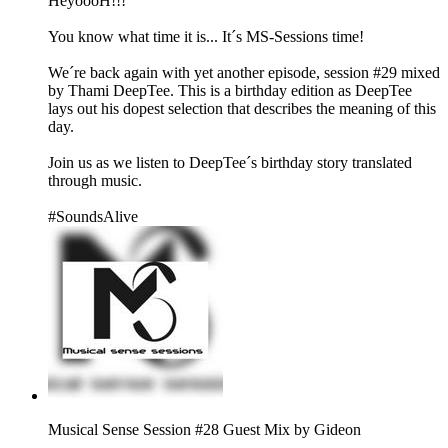
HeyoooH!!!
You know what time it is... It´s MS-Sessions time!
We´re back again with yet another episode, session #29 mixed
by Thami DeepTee. This is a birthday edition as DeepTee
lays out his dopest selection that describes the meaning of this
day.
Join us as we listen to DeepTee´s birthday story translated
through music.
#SoundsAlive
Musical Sense Session #28 Guest Mix by Gideon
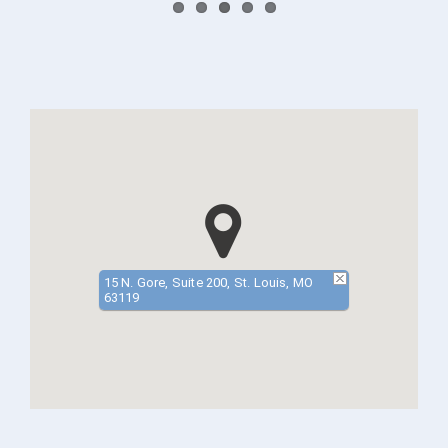
15 N. Gore, Suite 200, St. Louis, MO
63119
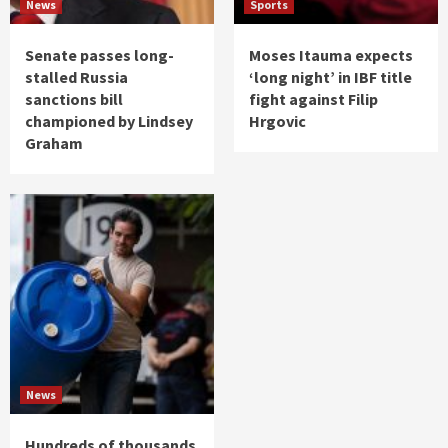
News
Sports
Senate passes long-
Moses Itauma expects
stalled Russia
‘long night’ in IBF title
sanctions bill
fight against Filip
championed by Lindsey
Hrgovic
Graham
News
Hundreds of thousands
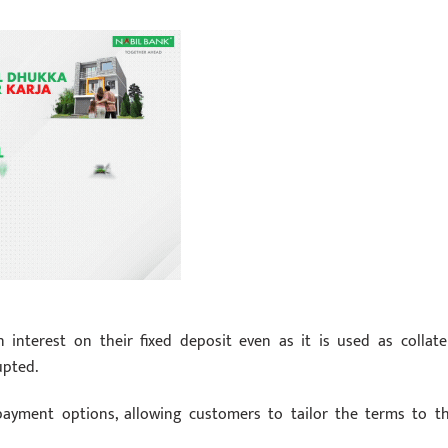
interest on their fixed deposit even as it is used as collater
upted.
epayment options, allowing customers to tailor the terms to th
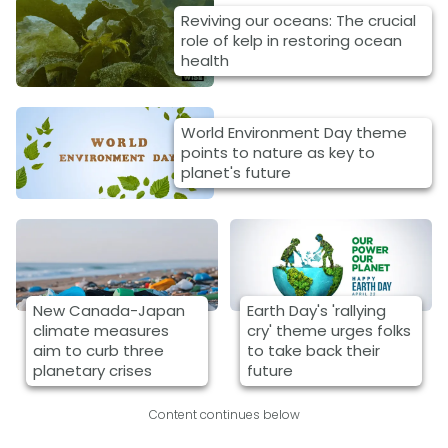
Reviving our oceans: The crucial
role of kelp in restoring ocean
health
World Environment Day theme
points to nature as key to
planet's future
New Canada-Japan
Earth Day's 'rallying
climate measures
cry' theme urges folks
aim to curb three
to take back their
planetary crises
future
Content continues below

= = = = = = =

Assignment: Check the records above and copy each line that has the string "birthday".

Written answer:
by Thami DeepTee. This is a birthday edition as DeepTee
Join us as we listen to DeepTee´s birthday story translated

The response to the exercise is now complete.